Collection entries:
_ _ _
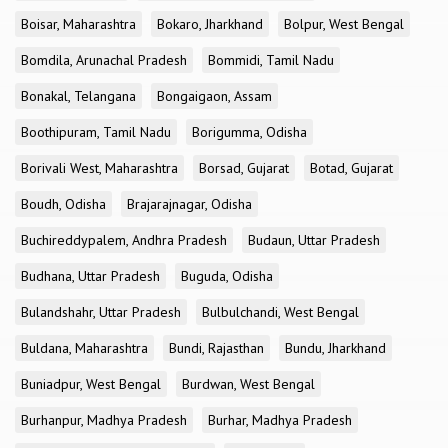
Boisar, Maharashtra
Bokaro, Jharkhand
Bolpur, West Bengal
Bomdila, Arunachal Pradesh
Bommidi, Tamil Nadu
Bonakal, Telangana
Bongaigaon, Assam
Boothipuram, Tamil Nadu
Borigumma, Odisha
Borivali West, Maharashtra
Borsad, Gujarat
Botad, Gujarat
Boudh, Odisha
Brajarajnagar, Odisha
Buchireddypalem, Andhra Pradesh
Budaun, Uttar Pradesh
Budhana, Uttar Pradesh
Buguda, Odisha
Bulandshahr, Uttar Pradesh
Bulbulchandi, West Bengal
Buldana, Maharashtra
Bundi, Rajasthan
Bundu, Jharkhand
Buniadpur, West Bengal
Burdwan, West Bengal
Burhanpur, Madhya Pradesh
Burhar, Madhya Pradesh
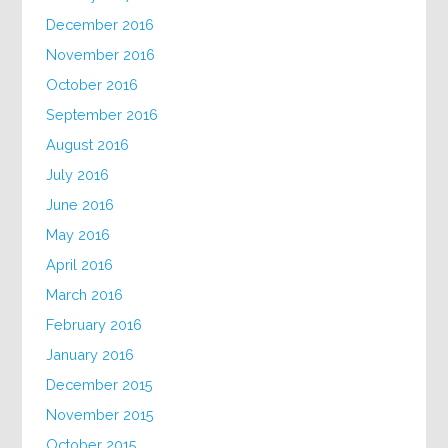
December 2016
November 2016
October 2016
September 2016
August 2016
July 2016
June 2016
May 2016
April 2016
March 2016
February 2016
January 2016
December 2015
November 2015
October 2015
_ _ _
### What needs to be done
Take the lines from the one holding "Burdwan, West Bengal" through the final line of the records above and output them exactly, both ends included, excluding pictures.

### Task result
Burdwan, West Bengal
Burhanpur, Madhya Pradesh
Burhar, Madhya Pradesh
December 2016
November 2016
October 2016
September 2016
August 2016
July 2016
June 2016
May 2016
April 2016
March 2016
February 2016
January 2016
December 2015
November 2015
October 2015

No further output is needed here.